# Starburst Galaxy Iceberg migration tool

An interactive notebook used to migrate non-Iceberg tables in a given 
Starburst Galaxy data lake catalog.

See [Migrate Hive tables to Apache Iceberg with Starburst Galaxy tutorial](https://www.starburst.io/tutorials/migrate-hive-tables-to-iceberg-with-starburst-galaxy/#0).

---
## Config & setup

### Galaxy cluster & user credentials

Run the next cell, but realize that it does NOT actually validate your values.

In [None]:
import getpass

# grab credentials from the notebook user to be used when making a connection
host = input("Host name")
username = input("User name")
password = getpass.getpass("Password")

### Migration process parameters

Update the values below to the most appropriate values for your migration effort.

In [137]:
# Galaxy target catalog to perform migration on
tgt_cat = 'mycatalog'

# schema to target migration effort on  
tgt_sch = 'myschema'
#TODO: allow '*' to be valid and used to loop through all schemas in tgt_cat

# CTAS properties used in WITH clause on new tables created for shadow migration
with_props = "type='iceberg', format='orc'"

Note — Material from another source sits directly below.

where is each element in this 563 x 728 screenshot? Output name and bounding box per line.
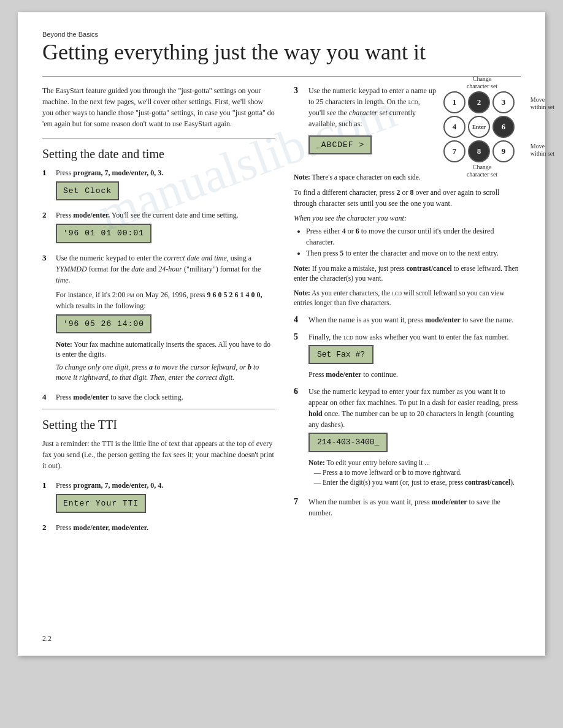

### Setup PyStarburst session

Should return `[Row(Working='Yes')]` if functional.  If an exception is raised, 
it is likely due to incorrect cluster and/or credentials values.

In [None]:
from pystarburst import Session
from pystarburst import functions as F
from pystarburst.functions import *
from pystarburst.window import Window as W

# PyStarburst setup
session_properties = {
    "host":host,
    "port": 443,
    "http_scheme": "https",
    "auth": trino.auth.BasicAuthentication(username, password)
}
session = Session.builder.configs(session_properties).create()

# validate PyStarburst working
session.sql("select 'Yes' as Working").collect()

### Setup trino-python-client connection

Should return `[['Yes, Working']]` if functional.  If an exception is raised, 
it is likely due to incorrect cluster and/or credentials values.

In [None]:
from trino.dbapi import connect

# trino-python-client setup
conn = connect(
    host=host,
    port=443,
    http_scheme='https',
    auth=trino.auth.BasicAuthentication (username, password)
)
cur = conn.cursor()
cur.execute("select 'Yes, Working' as dummy")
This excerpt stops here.